もちろん、そのアリババも手をこまぬいているわけではありません。6月17日の中国最大通信社・新華社のニュースによると、アリババが「中国郵政」と戦略提携が発表されました。「中国郵政(チャイナポスト)といえば、中国最大の国有の郵便サービスの会社。全国に10万以上の郵便局を展開しています。アリババはそれをネット通販の配送サービスの拠点として活用できれば、今後、農村地域にもネット通販が浸透していくことができます。
ここで少し中国のネット通販を説明しましょう。中国のネット通販は基本的にB2C(企業対個人)とC2C(個人対個人)の2つに分かれています。日本のネット通販に例えば、それぞれ「楽天」と「ヤフーオクション」のようなサービスです。アリババ社傘下には「淘宝(タオバオ)」と「天猫商城(Tモール)」という2つの事業はありますが、タオバオは中国のC2Cネット通販をほぼ独占しております。片方、B2Cのネット通販においては、「天猫商城(Tモール)」は市場のおよそ半分を占めており、JD.comは20%シェアの2番手となっています。

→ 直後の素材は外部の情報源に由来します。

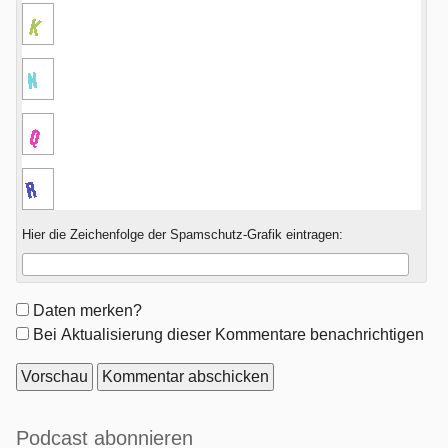
Hier die Zeichenfolge der Spamschutz-Grafik eintragen:
Formular-
Daten merken?
Optionen
Bei Aktualisierung dieser Kommentare benachrichtigen
Seitenleiste
Podcast abonnieren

「淘宝(タオバオ)」では、最近あるモノが飛ぶように売れています。それはFIFAワールドカップの宝くじです。6月13日の1日だけで「淘宝(タオバオ)」で宝くじを買っている人はなんと400万人(中ではワールドカップの宝くじを買ったのは200万人)、6月16日にはさらに600万人、17日にはさらに650万人、、、、ワールドカップが終わらない限りはこの勢いは止まらないのでしょう。
一方、6月には、「天猫商城(Tモール)」に、日本の「無印良品」もネットショップを構え、Tモール向けの独自商品を開発・販売していくことになったのです。無印良品はすで上海や北京などの大都市を中心に100店舗以上を構えていますが、中国での販売価格は日本の倍くらいなので、一応、高価格商品です。こうした高価格商品も今は、ネットで売る時代になったのです。

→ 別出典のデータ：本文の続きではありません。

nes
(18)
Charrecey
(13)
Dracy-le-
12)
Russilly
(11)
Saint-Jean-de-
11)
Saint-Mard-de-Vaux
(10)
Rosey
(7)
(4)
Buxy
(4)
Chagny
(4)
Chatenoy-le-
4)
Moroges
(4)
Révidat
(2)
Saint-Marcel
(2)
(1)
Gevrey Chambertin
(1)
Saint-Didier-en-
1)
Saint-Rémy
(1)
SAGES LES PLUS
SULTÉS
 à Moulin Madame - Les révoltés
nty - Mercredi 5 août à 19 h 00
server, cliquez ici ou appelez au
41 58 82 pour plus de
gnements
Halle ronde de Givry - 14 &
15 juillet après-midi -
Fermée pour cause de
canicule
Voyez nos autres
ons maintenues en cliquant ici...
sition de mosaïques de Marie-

その「天猫商城(Tモール)」でも飛ぶように売れる物があります。6月18日の1日に、100万台もの携帯電話が売れたのです。6月18日に何があったのかというと、実はTモールにとって最大ライバルのJD.comがナスダック上場後の、初の大型販促キャンペーンの日です。Tモールはそれに負けてはいけないと、家電、ファッション、化粧品、インテリアなどの商品の販促キャンペーンを始めたわけです。そして結果として100万台もの携帯電話が売れたというわけです。

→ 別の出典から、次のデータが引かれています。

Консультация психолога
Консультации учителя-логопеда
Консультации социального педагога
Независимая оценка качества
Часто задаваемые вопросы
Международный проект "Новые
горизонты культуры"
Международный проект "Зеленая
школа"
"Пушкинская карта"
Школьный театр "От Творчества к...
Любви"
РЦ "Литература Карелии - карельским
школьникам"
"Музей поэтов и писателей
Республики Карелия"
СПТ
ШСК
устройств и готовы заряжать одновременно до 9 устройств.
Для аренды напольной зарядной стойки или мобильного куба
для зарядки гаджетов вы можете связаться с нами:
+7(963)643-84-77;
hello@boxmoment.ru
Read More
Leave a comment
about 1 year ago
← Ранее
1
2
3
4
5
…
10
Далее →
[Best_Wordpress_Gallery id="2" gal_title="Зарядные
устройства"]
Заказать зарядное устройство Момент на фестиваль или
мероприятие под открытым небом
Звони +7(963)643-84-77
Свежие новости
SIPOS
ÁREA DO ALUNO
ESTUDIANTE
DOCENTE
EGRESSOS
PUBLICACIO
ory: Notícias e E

さあ、JD.com はどうやって反撃に出るのでしょう。6月22日にJD.comは「汽車之家」(Autohome)との戦略提携を発表しました。「汽車」とは中国語の自動車のこと。「汽車之家」とは自動車の家のことですが、中国最大の自動車情報サイトです。先月、成都でカーユーザー調査をしていたが、参加者はみな口を揃って「汽車之家をみている」と言います。6月24日から、全国17の主要都市の「汽車之家」の会員ユーザーは、JD.com で車を購入できる、というキャンペーンがこれから始まります。約20以上の自動車ブランドで80車種が販売されるそうです。中国は今、世界最大の自動車販売大国です。自動車販売もネット通販の時代に突入しそうです。最後に「中国の調査会社アイ・リサーチによると、2014年1~3月期の中国のネット通販の取扱量は前年同期比27.6%増の4564億元(約7兆4000億円)で、今年のネット通販の成長率は30%になると予想されています。ネット通販の好景気はまだまだ続くのでしょう。